Freeze/Unfreeze Cluster Services:

[root@node02 ~]# clusvcadm -Z mynfs
Local machine freezing service:mynfs...Success
[root@node02 ~]# clustat
Cluster Status for cluster8 @ Sat Nov 5 17:04:08 2011
Member Status: Quorate
Member Name ID Status
------ ---- ---- ------
node02 .example.com 1 Online, Local, rgmanager
node01.example.com 2 Online, rgmanager
Service Name Owner (Last) State
------- ---- ----- ------ -----
service:mynfs node02 .example.com started [Z]
[root@node02 ~]# showmount -e 192.168.11.111
Export list for 192.168.11.111:
/oradata *

Note: NFS Service is available, You Can Manually Start/Stop NFS Service.

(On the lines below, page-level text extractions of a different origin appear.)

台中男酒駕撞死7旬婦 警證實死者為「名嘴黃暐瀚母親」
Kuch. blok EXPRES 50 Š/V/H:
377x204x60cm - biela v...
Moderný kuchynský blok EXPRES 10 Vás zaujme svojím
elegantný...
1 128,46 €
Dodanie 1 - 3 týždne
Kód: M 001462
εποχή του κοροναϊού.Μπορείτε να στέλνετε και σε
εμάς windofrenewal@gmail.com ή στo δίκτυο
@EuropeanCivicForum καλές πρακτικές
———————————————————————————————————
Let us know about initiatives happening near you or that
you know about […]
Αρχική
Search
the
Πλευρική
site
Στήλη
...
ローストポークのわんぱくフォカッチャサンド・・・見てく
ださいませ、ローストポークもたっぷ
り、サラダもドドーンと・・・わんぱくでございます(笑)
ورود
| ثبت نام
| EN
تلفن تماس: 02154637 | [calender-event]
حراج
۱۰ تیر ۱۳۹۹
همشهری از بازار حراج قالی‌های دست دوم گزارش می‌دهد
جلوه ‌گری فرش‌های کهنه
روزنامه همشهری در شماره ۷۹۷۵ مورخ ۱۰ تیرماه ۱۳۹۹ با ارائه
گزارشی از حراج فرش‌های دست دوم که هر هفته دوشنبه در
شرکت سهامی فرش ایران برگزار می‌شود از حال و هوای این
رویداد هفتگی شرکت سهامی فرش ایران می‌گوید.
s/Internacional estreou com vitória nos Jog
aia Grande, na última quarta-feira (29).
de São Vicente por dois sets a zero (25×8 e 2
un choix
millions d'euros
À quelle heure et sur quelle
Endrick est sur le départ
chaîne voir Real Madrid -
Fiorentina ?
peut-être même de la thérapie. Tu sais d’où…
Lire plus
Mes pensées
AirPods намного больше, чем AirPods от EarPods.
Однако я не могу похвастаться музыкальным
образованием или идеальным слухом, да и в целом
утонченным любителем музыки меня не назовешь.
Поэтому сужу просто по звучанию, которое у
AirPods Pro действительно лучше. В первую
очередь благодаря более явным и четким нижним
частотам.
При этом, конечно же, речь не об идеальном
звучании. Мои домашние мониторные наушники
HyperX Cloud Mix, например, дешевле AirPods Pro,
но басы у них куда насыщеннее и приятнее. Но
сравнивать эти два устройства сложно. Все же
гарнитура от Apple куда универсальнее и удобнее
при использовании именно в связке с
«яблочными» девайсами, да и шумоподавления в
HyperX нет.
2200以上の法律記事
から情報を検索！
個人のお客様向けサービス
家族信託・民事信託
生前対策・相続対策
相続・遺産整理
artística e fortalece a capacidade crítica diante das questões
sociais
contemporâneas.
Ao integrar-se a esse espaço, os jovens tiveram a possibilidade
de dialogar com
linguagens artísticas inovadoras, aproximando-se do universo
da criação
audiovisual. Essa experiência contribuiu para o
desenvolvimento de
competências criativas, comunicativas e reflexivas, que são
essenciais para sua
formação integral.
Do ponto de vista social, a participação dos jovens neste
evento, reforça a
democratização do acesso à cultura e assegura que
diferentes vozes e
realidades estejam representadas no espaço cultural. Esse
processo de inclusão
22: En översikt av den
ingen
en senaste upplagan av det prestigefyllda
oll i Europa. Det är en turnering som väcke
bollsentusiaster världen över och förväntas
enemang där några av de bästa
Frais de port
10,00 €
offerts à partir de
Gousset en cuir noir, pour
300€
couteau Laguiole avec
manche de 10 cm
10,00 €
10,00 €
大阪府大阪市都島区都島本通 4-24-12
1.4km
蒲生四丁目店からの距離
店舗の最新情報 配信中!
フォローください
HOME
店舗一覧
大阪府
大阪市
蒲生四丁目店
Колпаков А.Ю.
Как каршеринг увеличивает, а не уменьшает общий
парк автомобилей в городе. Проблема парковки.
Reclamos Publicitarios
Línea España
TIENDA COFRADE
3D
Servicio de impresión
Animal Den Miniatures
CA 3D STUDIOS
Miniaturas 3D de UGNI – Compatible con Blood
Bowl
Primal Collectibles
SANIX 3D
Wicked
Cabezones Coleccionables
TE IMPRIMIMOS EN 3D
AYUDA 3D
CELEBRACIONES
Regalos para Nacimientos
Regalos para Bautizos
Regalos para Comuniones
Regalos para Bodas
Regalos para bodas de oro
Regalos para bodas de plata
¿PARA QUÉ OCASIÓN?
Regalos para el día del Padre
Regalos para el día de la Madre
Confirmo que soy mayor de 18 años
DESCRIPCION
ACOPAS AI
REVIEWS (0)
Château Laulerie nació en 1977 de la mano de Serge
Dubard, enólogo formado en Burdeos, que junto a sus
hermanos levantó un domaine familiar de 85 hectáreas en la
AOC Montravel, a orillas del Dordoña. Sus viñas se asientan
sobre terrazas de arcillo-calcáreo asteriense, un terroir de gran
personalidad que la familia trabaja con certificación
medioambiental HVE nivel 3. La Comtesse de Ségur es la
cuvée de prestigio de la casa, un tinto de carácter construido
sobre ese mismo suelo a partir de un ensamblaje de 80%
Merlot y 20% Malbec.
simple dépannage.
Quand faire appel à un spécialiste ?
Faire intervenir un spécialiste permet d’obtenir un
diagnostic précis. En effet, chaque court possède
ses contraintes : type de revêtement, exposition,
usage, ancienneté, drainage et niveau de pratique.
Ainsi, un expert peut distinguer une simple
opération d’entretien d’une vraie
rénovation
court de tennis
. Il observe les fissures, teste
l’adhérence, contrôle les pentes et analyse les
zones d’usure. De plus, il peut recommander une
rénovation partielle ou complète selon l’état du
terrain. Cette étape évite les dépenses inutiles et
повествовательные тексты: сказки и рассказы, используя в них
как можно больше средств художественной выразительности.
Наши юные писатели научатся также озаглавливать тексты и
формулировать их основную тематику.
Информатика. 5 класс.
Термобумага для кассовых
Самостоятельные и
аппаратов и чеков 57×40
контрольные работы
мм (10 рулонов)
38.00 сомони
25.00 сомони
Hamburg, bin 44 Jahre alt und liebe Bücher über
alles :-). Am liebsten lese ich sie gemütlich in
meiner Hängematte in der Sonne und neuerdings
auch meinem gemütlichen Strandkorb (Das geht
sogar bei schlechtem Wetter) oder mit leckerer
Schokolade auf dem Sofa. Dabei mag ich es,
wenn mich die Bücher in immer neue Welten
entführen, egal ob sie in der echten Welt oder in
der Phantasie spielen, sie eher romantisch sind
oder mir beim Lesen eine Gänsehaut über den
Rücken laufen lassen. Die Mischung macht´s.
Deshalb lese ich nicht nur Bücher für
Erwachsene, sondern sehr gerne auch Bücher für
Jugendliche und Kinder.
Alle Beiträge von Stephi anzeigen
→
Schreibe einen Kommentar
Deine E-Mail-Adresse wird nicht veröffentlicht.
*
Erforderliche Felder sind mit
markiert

[root@node02 ~]# /etc/init.d/nfs stop
Shutting down NFS mountd: [ OK ]
Shutting down NFS daemon: [ OK ]
Shutting down NFS quotas: [ OK ]
Shutting down NFS services: [ OK ]
[root@node02 ~]# clustat
Cluster Status for cluster8 @ Sat Nov 5 17:04:28 2011
Member Status: Quorate
Member Name ID Status
------ ---- ---- ------
node02 .example.com 1 Online, Local, rgmanager
node01.example.com 2 Online, rgmanager
Service Name Owner (Last) State
------- ---- ----- ------ -----
service:mynfs node02 .example.com started [Z]
Note: I Stop NFS Service Manually, But Cluster Service Status is Start Stat.
[root@node02 ~]# clusvcadm -U mynfs
Local machine unfreezing service:mynfs...Success
[root@node02 ~]# clustat
Cluster Status for cluster8 @ Sat Nov 5 17:05:07 2011
Member Status: Quorate
Member Name ID Status
------ ---- ---- ------
node02 .example.com 1 Online, Local, rgmanager
node01.example.com 2 Online, rgmanager
Service Name Owner (Last) State
------- ---- ----- ------ -----
service:mynfs node02 .example.com started

Note: After Unfreezing, Cluster RG Meager Detect the Cluster NFS Service is in Stop Stat. That’s why it’s failover on other node (node01.example.com) automatically.

[root@node02 ~]# clustat
Cluster Status for cluster8 @ Sat Nov 5 17:05:33 2011
Member Status: Quorate
Member Name ID Status
------ ---- ---- ------
node02 .example.com 1 Online, Local, rgmanager
node01.example.com 2 Online, rgmanager
Service Name Owner (Last) State
------- ---- ----- ------ -----
service:mynfs node01.example.com started


-Z <service>Freezes the service named service on the cluster member on which it is currently running. This will prevent status checks of the service as well as failover in the event the node fails or rgmanager is stopped.
-U <service>Unfreezes the user service named service on the cluster member on which it is currently running. This will re-enable status checks.